◆ Extracted page text data
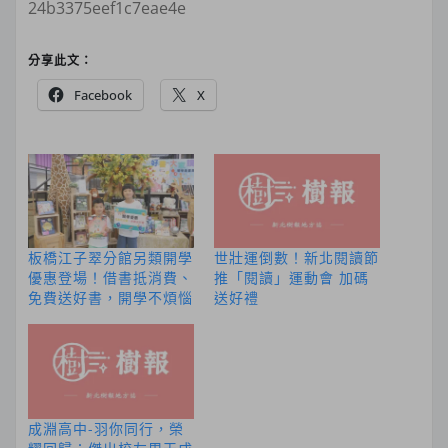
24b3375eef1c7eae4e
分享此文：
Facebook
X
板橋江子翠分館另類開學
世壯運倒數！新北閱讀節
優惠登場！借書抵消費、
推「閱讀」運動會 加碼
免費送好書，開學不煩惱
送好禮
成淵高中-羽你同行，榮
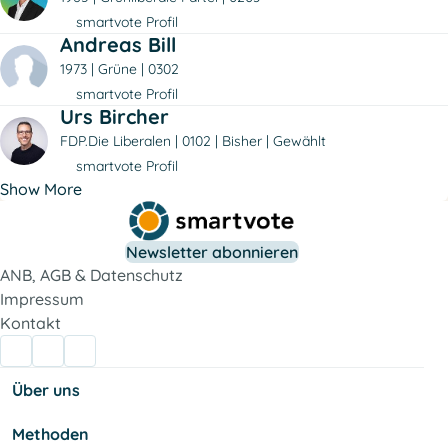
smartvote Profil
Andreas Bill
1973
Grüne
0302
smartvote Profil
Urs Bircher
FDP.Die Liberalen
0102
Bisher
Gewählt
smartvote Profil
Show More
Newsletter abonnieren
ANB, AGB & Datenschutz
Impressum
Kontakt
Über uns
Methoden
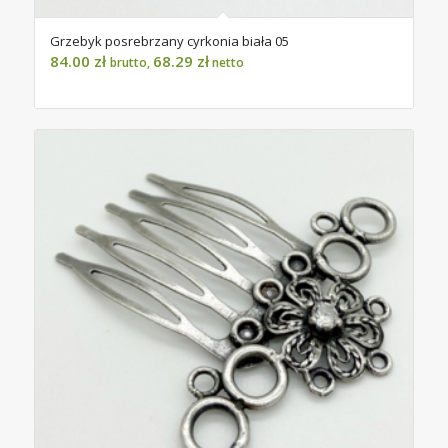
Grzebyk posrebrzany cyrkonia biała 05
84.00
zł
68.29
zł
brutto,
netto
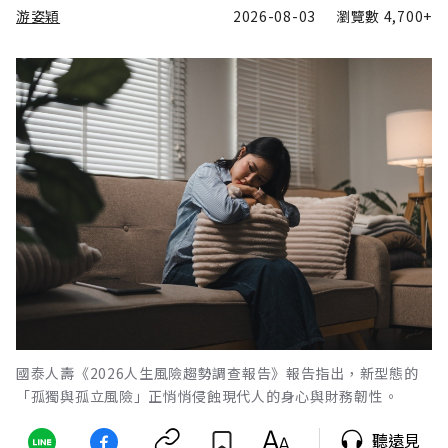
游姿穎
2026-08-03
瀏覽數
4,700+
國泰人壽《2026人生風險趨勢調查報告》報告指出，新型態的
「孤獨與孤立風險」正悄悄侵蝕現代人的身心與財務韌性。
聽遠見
==
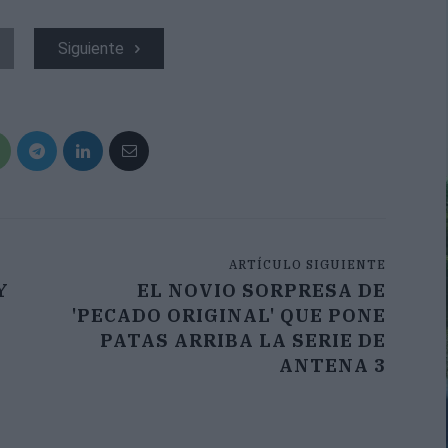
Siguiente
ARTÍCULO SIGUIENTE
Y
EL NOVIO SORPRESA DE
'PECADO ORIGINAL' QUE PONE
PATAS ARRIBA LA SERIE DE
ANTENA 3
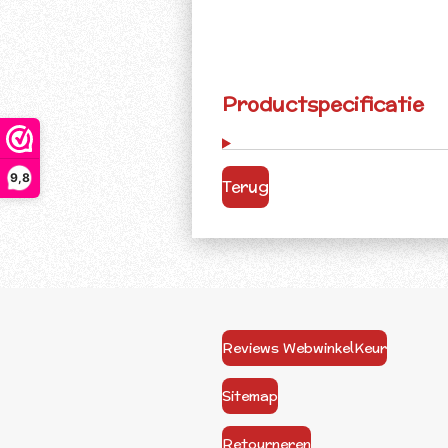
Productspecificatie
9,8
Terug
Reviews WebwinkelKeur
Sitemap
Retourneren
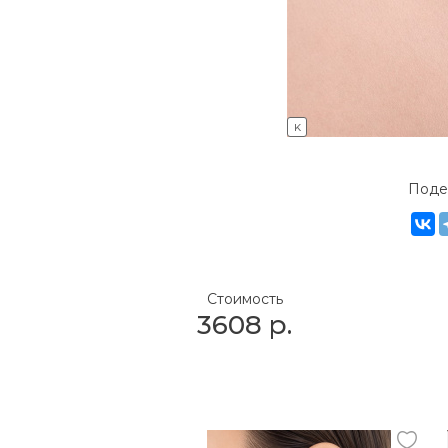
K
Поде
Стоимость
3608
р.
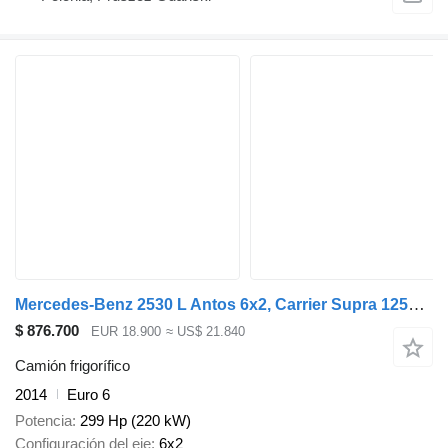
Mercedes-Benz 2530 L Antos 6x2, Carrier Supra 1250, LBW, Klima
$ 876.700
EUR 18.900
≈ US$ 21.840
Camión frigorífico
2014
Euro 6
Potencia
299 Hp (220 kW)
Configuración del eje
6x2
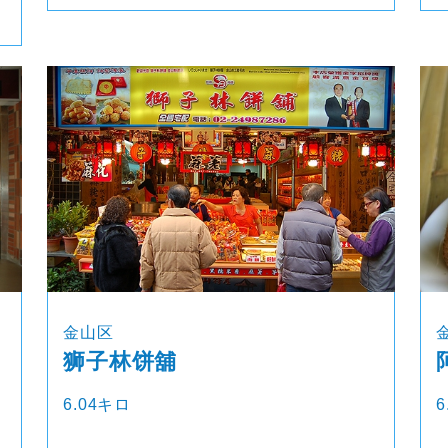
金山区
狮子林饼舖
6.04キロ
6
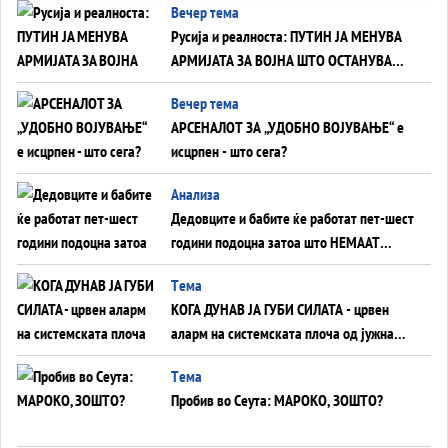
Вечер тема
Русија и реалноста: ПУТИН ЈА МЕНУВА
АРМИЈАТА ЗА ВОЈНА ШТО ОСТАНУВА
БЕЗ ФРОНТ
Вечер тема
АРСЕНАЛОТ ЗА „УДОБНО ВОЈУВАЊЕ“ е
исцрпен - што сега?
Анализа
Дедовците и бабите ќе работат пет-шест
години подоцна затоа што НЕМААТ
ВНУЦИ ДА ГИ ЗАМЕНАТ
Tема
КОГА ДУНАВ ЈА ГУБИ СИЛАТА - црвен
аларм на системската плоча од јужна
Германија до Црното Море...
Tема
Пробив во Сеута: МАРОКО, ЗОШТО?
==
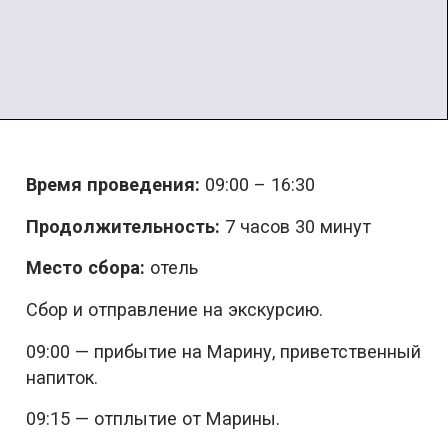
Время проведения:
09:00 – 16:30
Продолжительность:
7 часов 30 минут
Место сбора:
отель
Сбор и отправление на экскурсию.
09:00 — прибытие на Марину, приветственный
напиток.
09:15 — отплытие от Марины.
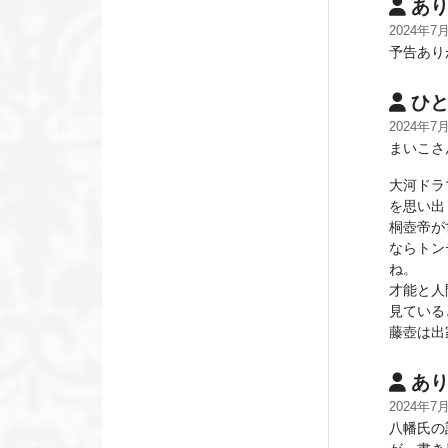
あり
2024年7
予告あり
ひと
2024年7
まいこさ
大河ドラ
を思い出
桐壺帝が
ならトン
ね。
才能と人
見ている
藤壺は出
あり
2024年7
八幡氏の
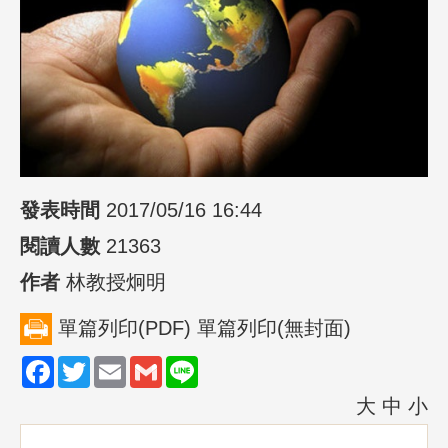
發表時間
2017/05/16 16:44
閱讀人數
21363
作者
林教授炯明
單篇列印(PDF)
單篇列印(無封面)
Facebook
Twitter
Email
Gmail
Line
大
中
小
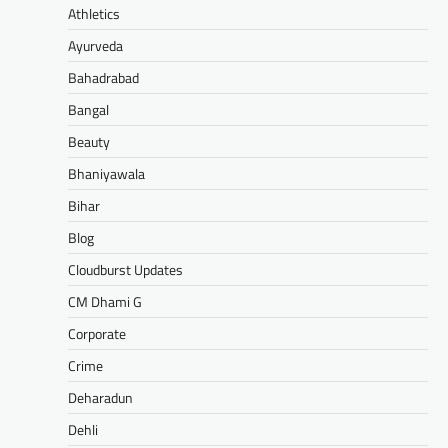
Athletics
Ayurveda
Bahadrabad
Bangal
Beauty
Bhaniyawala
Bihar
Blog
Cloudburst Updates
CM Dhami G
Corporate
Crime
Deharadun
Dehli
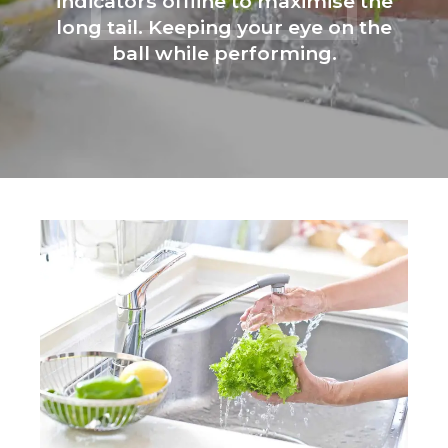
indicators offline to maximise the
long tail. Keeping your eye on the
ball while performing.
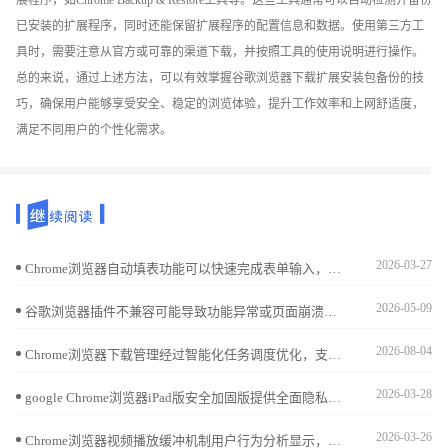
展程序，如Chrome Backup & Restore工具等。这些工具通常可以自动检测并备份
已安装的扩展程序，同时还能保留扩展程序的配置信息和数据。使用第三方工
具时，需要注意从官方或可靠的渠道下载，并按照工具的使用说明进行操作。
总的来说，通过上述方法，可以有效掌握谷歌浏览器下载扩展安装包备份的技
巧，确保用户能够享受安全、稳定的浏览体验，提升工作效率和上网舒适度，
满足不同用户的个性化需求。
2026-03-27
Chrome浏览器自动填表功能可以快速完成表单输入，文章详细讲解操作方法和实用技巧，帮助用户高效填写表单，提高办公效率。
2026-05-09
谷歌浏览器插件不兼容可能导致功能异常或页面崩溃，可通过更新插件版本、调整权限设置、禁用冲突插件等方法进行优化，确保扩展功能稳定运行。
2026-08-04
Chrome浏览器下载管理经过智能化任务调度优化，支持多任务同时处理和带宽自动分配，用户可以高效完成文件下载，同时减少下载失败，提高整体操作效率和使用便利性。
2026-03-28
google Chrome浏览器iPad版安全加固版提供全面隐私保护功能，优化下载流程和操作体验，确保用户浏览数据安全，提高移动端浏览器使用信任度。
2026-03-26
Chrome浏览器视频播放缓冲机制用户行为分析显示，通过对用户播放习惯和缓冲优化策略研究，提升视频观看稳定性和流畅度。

◆ TASK STATEMENT
Only the lines above from the one containing "2017/05/16 16:44" through the one containing "巧，确保用户能够享受安全、稳定的浏览体验，提升工作效率和上网舒适度，" should be returned, verbatim and inclusive, with pictures excluded.

◆ TASK SOLUTION
2017/05/16 16:44
閱讀人數
21363
作者
林教授炯明
單篇列印(PDF)
單篇列印(無封面)
Facebook
Twitter
Email
Gmail
Line
大
中
小
Athletics
Ayurveda
Bahadrabad
Bangal
Beauty
Bhaniyawala
Bihar
Blog
Cloudburst Updates
CM Dhami G
Corporate
Crime
Deharadun
Dehli
indicators offline to maximise the
long tail. Keeping your eye on the
ball while performing.
展程序，如Chrome Backup & Restore工具等。这些工具通常可以自动检测并备份
已安装的扩展程序，同时还能保留扩展程序的配置信息和数据。使用第三方工
具时，需要注意从官方或可靠的渠道下载，并按照工具的使用说明进行操作。
总的来说，通过上述方法，可以有效掌握谷歌浏览器下载扩展安装包备份的技
巧，确保用户能够享受安全、稳定的浏览体验，提升工作效率和上网舒适度，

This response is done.